Truthful I call him who goes into Godless deserts, having broken his revering heart. In the yellow sands, burned by the sun, he squints thirstily at the islands abounding in wells, where living things rest under dark trees. Yet his thirst does not persuade him to become like these, dwelling in comfort; for where there are oasis there are also idols.
Hungry, violent, lonely, godless: thus the lion will wants itself. Free from the happiness of slaves, redeemed from Gods and adorations, fearless and fear inspiring, great and lonely: such is the will of the truthful.
It was ever in the desert that the truthful have dwelt, the free spirits, as masters of the desert: but in cities well the well fed, famous wise men - the beasts of burden. For, as assess, they always pull the people’s cart. Not that I am angry with them for that: but for me they remain such as serve and work in a harness, even when they shine in harnesses of gold. And often they have been good servants, worthy of praise. For thus speaks virtue: “If you must be a servant, seek him who profits most from your service. The psirit and virtue of your master shall grow by your being his servant; Then you yourself will grow with his spirit and his virtue.” And verily you famous wise men, you servants of the people, the dumb-eyed people - the people, who do not know what spirit is.

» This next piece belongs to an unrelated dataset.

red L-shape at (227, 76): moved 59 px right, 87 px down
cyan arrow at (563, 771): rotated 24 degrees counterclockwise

Spirit is the life that itself cuts into life: with its own agony it increases its own knowledge. Did you know that?
And the happiness of the spirit is this: to be anointed and through tears to be consecrated as a sacrificial animal. Did you know that?

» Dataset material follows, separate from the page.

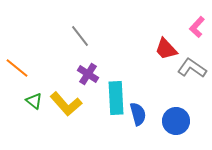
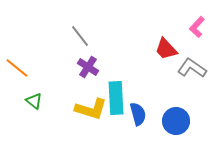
purple cross: moved 7 px up
yellow L-shape: moved 25 px right, 5 px down; rotated 32 degrees counterclockwise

And the blindness of the blind and their seeking and groping shall bear witness to the power of the sun, into which they have looked. Did you know that?
And the lover of knowledge shall learn to build with mountains. It means little that the spirit moves mountains. Did you know that?
You only know the spark of the spirit, but you do not see the anvil it is, nor the cruelty of its hammer.
Verily, you do not know the pride of the spirit! But even less would you endure the modesty of the spirit, if ever it would speak.
And you have never yet been able to cast your spirit into a pit of snow: you are not hot enough for that. Hence you also do not know the ecstacies of its coldness.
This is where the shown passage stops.